What Is Vishing aka Voice Phishing?

How to protect yourself against a vishing attack

Woman on a phone call on her smartphone.

Fezbot2000/Unsplash

Vishing is a phone-based scam relying on phone calls and voicemails to trick unsuspecting people into giving up their sensitive personal information. To better understand this lesser-known form of phishing, here's a breakdown on how vishing works and how to protect yourself from vishing attacks.

What Is Vishing or Voice Phishing?

Like caller ID spoofing, vishing is a phone-based scam. But unlike caller ID spoofing, vishing is less about scammers disguising their phone numbers and more about scammers calling and/or leaving voicemails intended to persuade and frighten victims into giving up their personal information. And as software company Intuit notes, if these scammers' vishing attempts are successful, it can result in victims having their identity stolen.

The word "vishing" is actually a combination of two words: voice and phishing. The word combination is a reference to the fact that vishing is a phone (or voice)-based form of phishing, which is another scam type that also generally involves impersonating trustworthy entities or people to get people to divulge personal information to scammers. The concept of phishing is most closely related to email scams, however.

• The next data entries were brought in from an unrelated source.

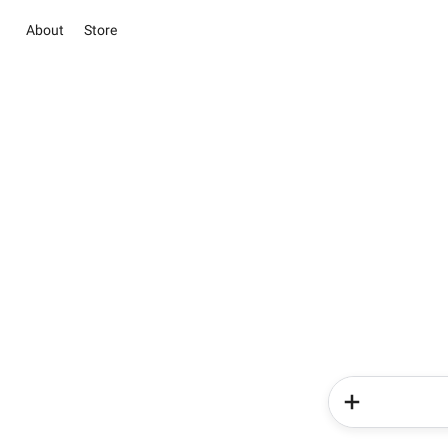
About
Store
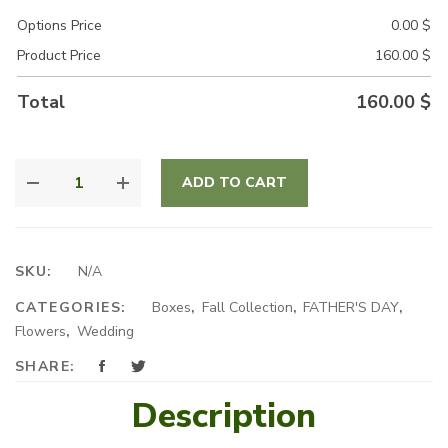
Options Price
0.00
$
Product Price
160.00
$
Total
160.00
$
YELLOW
ADD TO CART
RADIANCE
QUANTITY
SKU:
N/A
CATEGORIES:
Boxes
,
Fall Collection
,
FATHER'S DAY
,
Flowers
,
Wedding
SHARE:
Description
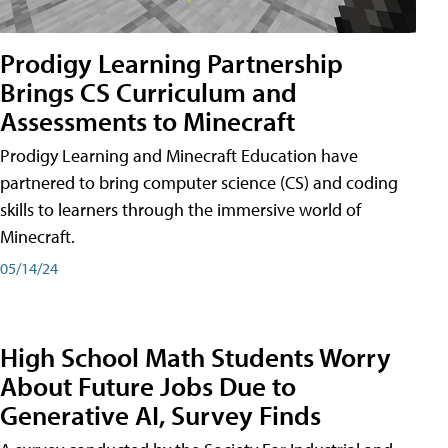
Prodigy Learning Partnership
Brings CS Curriculum and
Assessments to Minecraft
Prodigy Learning and Minecraft Education have
partnered to bring computer science (CS) and coding
skills to learners through the immersive world of
Minecraft.
05/14/24
High School Math Students Worry
About Future Jobs Due to
Generative AI, Survey Finds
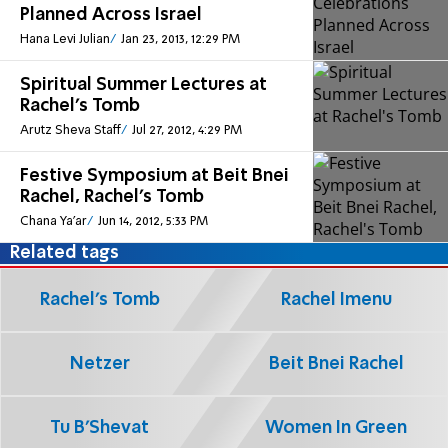
Planned Across Israel
Hana Levi Julian
Jan 23, 2013, 12:29 PM
Spiritual Summer Lectures at
Rachel's Tomb
Arutz Sheva Staff
Jul 27, 2012, 4:29 PM
Festive Symposium at Beit Bnei
Rachel, Rachel's Tomb
Chana Ya'ar
Jun 14, 2012, 5:33 PM
Related tags
Rachel's Tomb
Rachel Imenu
Netzer
Beit Bnei Rachel
Tu B'Shevat
Women In Green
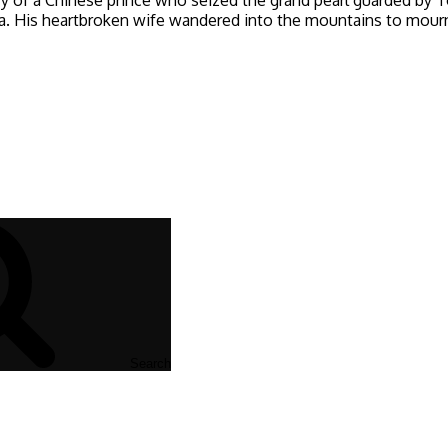
His heartbroken wife wandered into the mountains to mourn w
Search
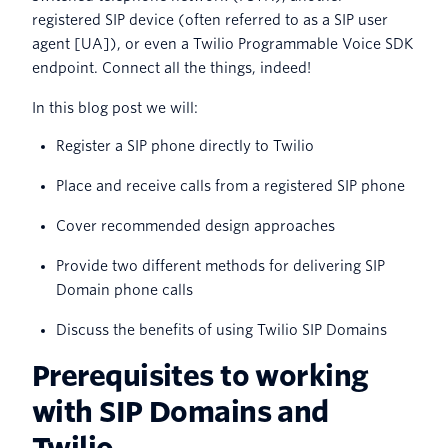
registered SIP device (often referred to as a SIP user
agent [UA]), or even a Twilio Programmable Voice SDK
endpoint. Connect all the things, indeed!
In this blog post we will:
Register a SIP phone directly to Twilio
Place and receive calls from a registered SIP phone
Cover recommended design approaches
Provide two different methods for delivering SIP
Domain phone calls
Discuss the benefits of using Twilio SIP Domains
Prerequisites to working
with SIP Domains and
Twilio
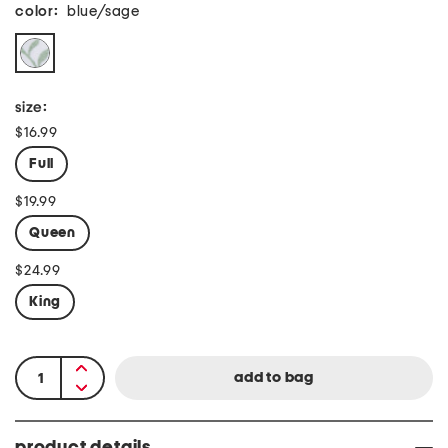
color:
blue/sage
size:
$16.99
Full
$19.99
Queen
$24.99
King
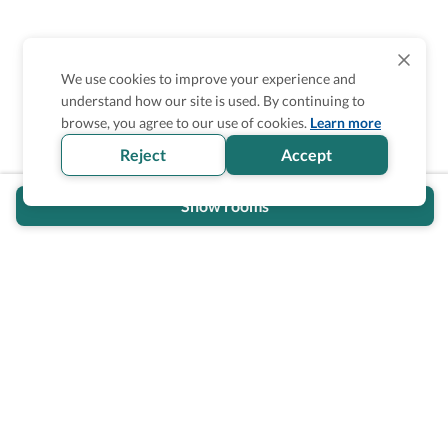
We use cookies to improve your experience and
understand how our site is used. By continuing to
Is the accessibility information in this
browse, you agree to our use of cookies.
Learn more
section helpful for you?
Reject
Accept
Show rooms
Wheel The World Logo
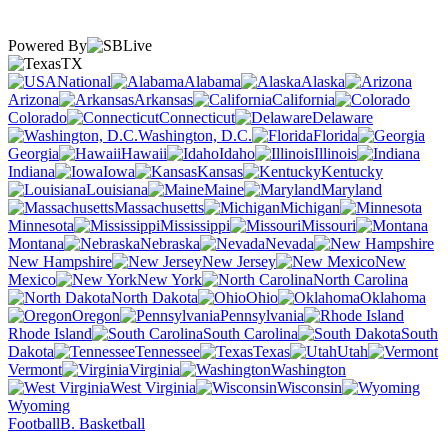
Powered By
TX
National
Alabama
Alaska
Arizona
Arkansas
California
Colorado
Connecticut
Delaware
Washington, D.C.
Florida
Georgia
Hawaii
Idaho
Illinois
Indiana
Iowa
Kansas
Kentucky
Louisiana
Maine
Maryland
Massachusetts
Michigan
Minnesota
Mississippi
Missouri
Montana
Nebraska
Nevada
New Hampshire
New Jersey
New
Mexico
New York
North Carolina
North Dakota
Ohio
Oklahoma
Oregon
Pennsylvania
Rhode Island
South Carolina
South
Dakota
Tennessee
Texas
Utah
Vermont
Virginia
Washington
West Virginia
Wisconsin
Wyoming
Football
B. Basketball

The main problem with vishing is it's often used by scammers to gather personal financial information they can then use to access their victims' bank accounts. In some cases, such information can also be used to steal a victim's identity, which can allow scammers to open new accounts like credit cards, in the victim's name.

How to Protect Against Vishing Attacks

While you may not be able to block all vishing attempts, there are still a few things you can do to minimize the risk of falling for one:

  1. Don't give your personal information to a suspicious caller. Anti-virus software brand Norton by Symantec recommends ending the call, then contacting the company in question with a verified phone number (from the company's official website) to see if the previous phone call you received was legitimate.

  2. If you get a suspicious call, block the number. Your smartphone should offer a way for you to block calls or you can use an app to block numbers. You should also generally avoid accepting phone calls from unknown numbers.

  3. Know how trusted companies and agencies would normally contact you. As Navy Federal Credit Union advises, companies or even agencies like the IRS are probably unlikely to call and harass you for money or your personal financial information. Bearing that in mind can really help you stay calm in a vishing situation, instead of panicking and just giving up all your information to a stranger over the phone.